- **Problem to work on**: Transcribe the listing exactly as written. Leave the images out.

........

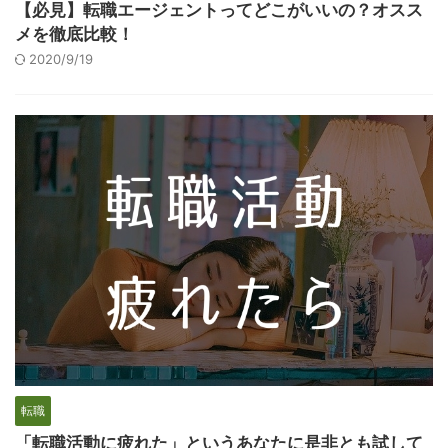
【必見】転職エージェントってどこがいいの？オスス
メを徹底比較！
2020/9/19
転職
「転職活動に疲れた」というあなたに是非とも試して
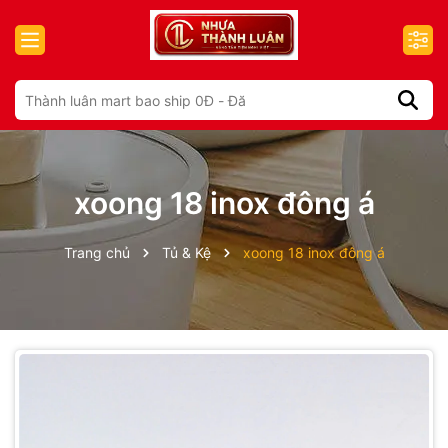
xoong 18 inox đông á
Trang chủ
Tủ & Kệ
xoong 18 inox đông á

........

- **Task response**:
【必見】転職エージェントってどこがいいの？オスス
メを徹底比較！
2020/9/19
転職
「転職活動に疲れた」というあなたに是非とも試して
xoong 18 inox đông á
Trang chủ
Tủ & Kệ
xoong 18 inox đông á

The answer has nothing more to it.